In the last few years, the union of modern imaging technology and AI has given rise to agriculture. Probably the most promising of its uses is AI-powered models in agricultural pest imaging, giving new meaning to pest identification, categorization, and monitoring. The world’s food security and farming yields are at risk are endangered by pests, and, too often, this necessitates undue need for pesticides that degrade the environment and the health of people.
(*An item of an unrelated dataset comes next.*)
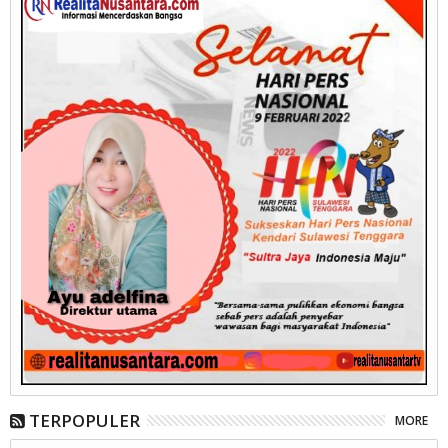
TERPOPULER
MORE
AI can be brought into play for detecting pests in a new way before they turn invasive, relying less on chemicals and perhaps even ushering in sustainable agricultural methods. Deep learning (DL), a subfield of AI especially designed for image recognition, has seemed especially promising, particularly in the highly precise and highly productive automation of pest detection. In this study, the hybrid model known as ConvViT (fusing the local detail extraction strength of Convolutional Neural Networks (CNNs) with the global contextual reasoning power of Vision Transformers (ViTs)) is introduced. To address the challenges from real-world datasets such as background clutter and image quality, viewpoint differences, as well as other exceptions, ConvViT is developed to boost pest classification performance. The proposed framework is based on a framework that shows superior accuracy than traditional models like ResNet50, EfficientNetB3, and standalone ViTs using a curated agricultural pest image dataset. This approach is an aligned, scalable, intelligent solution for next-generation crop protection by presenting a set of AI capabilities aligned with sustainable agriculture objectives.
Keywords
Precision Agriculture, Agricultural Pest Classification, Deep Learning, ConvViT, CNN, Vision Transformer, Precision Farming, Image-Based Pest Detection, Hybrid Architecture, Sustainable Agriculture.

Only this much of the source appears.